EXERCISE PROMPT: Without any pictures, the records below should be reproduced exactly.
### EXCERPTED RECORDS ###
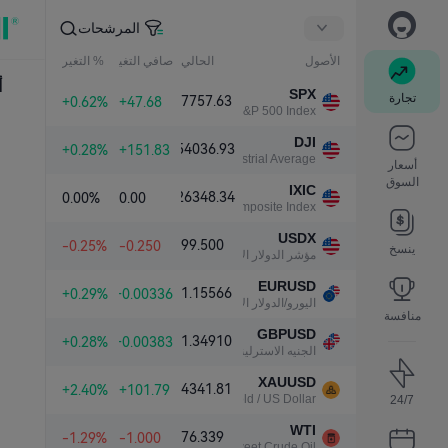
المرشحات
الأصول
الحالي
صافي التغير
% التغير
أ
SPX
تجارة
7757.63
+0.62%
+47.68
S&P 500 Index
DJI
54036.93
+0.28%
+151.83
Dow Jones Industrial Average
أسعار
السوق
IXIC
26348.34
0.00%
0.00
NASDAQ Composite Index
USDX
99.500
-0.25%
-0.250
ينسخ
مؤشر الدولار الأمريكي
EURUSD
1.15566
+0.29%
+0.00336
اليورو/الدولار الأمريكي
منافسة
GBPUSD
1.34910
+0.28%
+0.00383
الجنيه الاسترليني/الدولار الأمريكي
XAUUSD
4341.81
+2.40%
+101.79
Gold / US Dollar
24/7
WTI
76.339
-1.29%
-1.000
Light Sweet Crude Oil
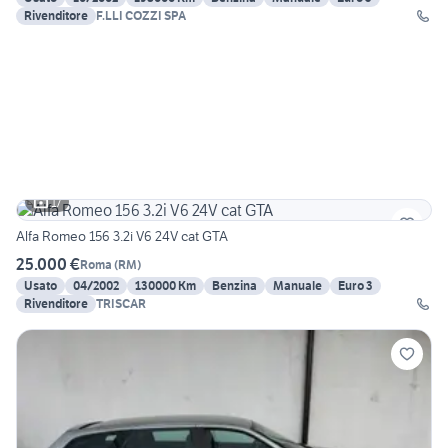
Rivenditore
F.LLI COZZI SPA
17
Alfa Romeo 156 3.2i V6 24V cat GTA
25.000 €
Roma
(
RM
)
Usato
04/2002
130000 Km
Benzina
Manuale
Euro 3
Rivenditore
TRISCAR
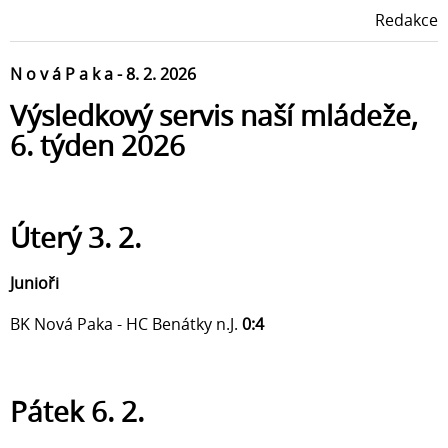
Redakce
N o v á P a k a - 8. 2. 2026
Výsledkový servis naší mládeže,
6. týden 2026
Úterý 3. 2.
Junioři
BK Nová Paka - HC Benátky n.J.
0:4
Pátek 6. 2.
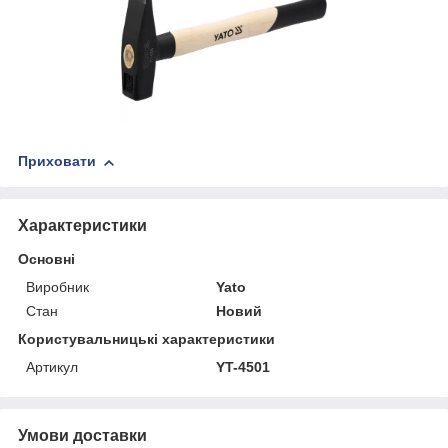
Приховати
Характеристики
Основні
Виробник
Yato
Стан
Новий
Користувальницькі характеристики
Артикул
YT-4501
Умови доставки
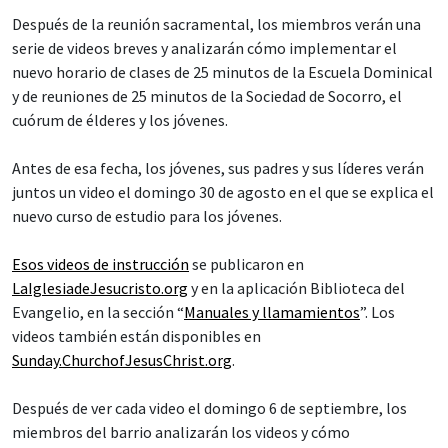
Después de la reunión sacramental, los miembros verán una
serie de videos breves y analizarán cómo implementar el
nuevo horario de clases de 25 minutos de la Escuela Dominical
y de reuniones de 25 minutos de la Sociedad de Socorro, el
cuórum de élderes y los jóvenes.
Antes de esa fecha, los jóvenes, sus padres y sus líderes verán
juntos un video el domingo 30 de agosto en el que se explica el
nuevo curso de estudio para los jóvenes.
Esos videos de instrucción
se publicaron en
LaIglesiadeJesucristo.org
y en la aplicación Biblioteca del
Evangelio, en la sección “
Manuales y llamamientos
”. Los
videos también están disponibles en
Sunday.ChurchofJesusChrist.org
.
Después de ver cada video el domingo 6 de septiembre, los
miembros del barrio analizarán los videos y cómo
###
EXERCISE SOLUTION:
المرشحات
الأصول
الحالي
صافي التغير
% التغير
أ
SPX
تجارة
7757.63
+0.62%
+47.68
S&P 500 Index
DJI
54036.93
+0.28%
+151.83
Dow Jones Industrial Average
أسعار
السوق
IXIC
26348.34
0.00%
0.00
NASDAQ Composite Index
USDX
99.500
-0.25%
-0.250
ينسخ
مؤشر الدولار الأمريكي
EURUSD
1.15566
+0.29%
+0.00336
اليورو/الدولار الأمريكي
منافسة
GBPUSD
1.34910
+0.28%
+0.00383
الجنيه الاسترليني/الدولار الأمريكي
XAUUSD
4341.81
+2.40%
+101.79
Gold / US Dollar
24/7
WTI
76.339
-1.29%
-1.000
Light Sweet Crude Oil
Rivenditore
F.LLI COZZI SPA
17
Alfa Romeo 156 3.2i V6 24V cat GTA
25.000 €
Roma
(
RM
)
Usato
04/2002
130000 Km
Benzina
Manuale
Euro 3
Rivenditore
TRISCAR
Redakce
N o v á P a k a - 8. 2. 2026
Výsledkový servis naší mládeže,
6. týden 2026
Úterý 3. 2.
Junioři
BK Nová Paka - HC Benátky n.J.
0:4
Pátek 6. 2.
Приховати
Характеристики
Основні
Виробник
Yato
Стан
Новий
Користувальницькі характеристики
Артикул
YT-4501
Умови доставки
Después de la reunión sacramental, los miembros verán una
serie de videos breves y analizarán cómo implementar el
nuevo horario de clases de 25 minutos de la Escuela Dominical
y de reuniones de 25 minutos de la Sociedad de Socorro, el
cuórum de élderes y los jóvenes.
Antes de esa fecha, los jóvenes, sus padres y sus líderes verán
juntos un video el domingo 30 de agosto en el que se explica el
nuevo curso de estudio para los jóvenes.
Esos videos de instrucción
se publicaron en
LaIglesiadeJesucristo.org
y en la aplicación Biblioteca del
Evangelio, en la sección “
Manuales y llamamientos
”. Los
videos también están disponibles en
Sunday.ChurchofJesusChrist.org
.
Después de ver cada video el domingo 6 de septiembre, los
miembros del barrio analizarán los videos y cómo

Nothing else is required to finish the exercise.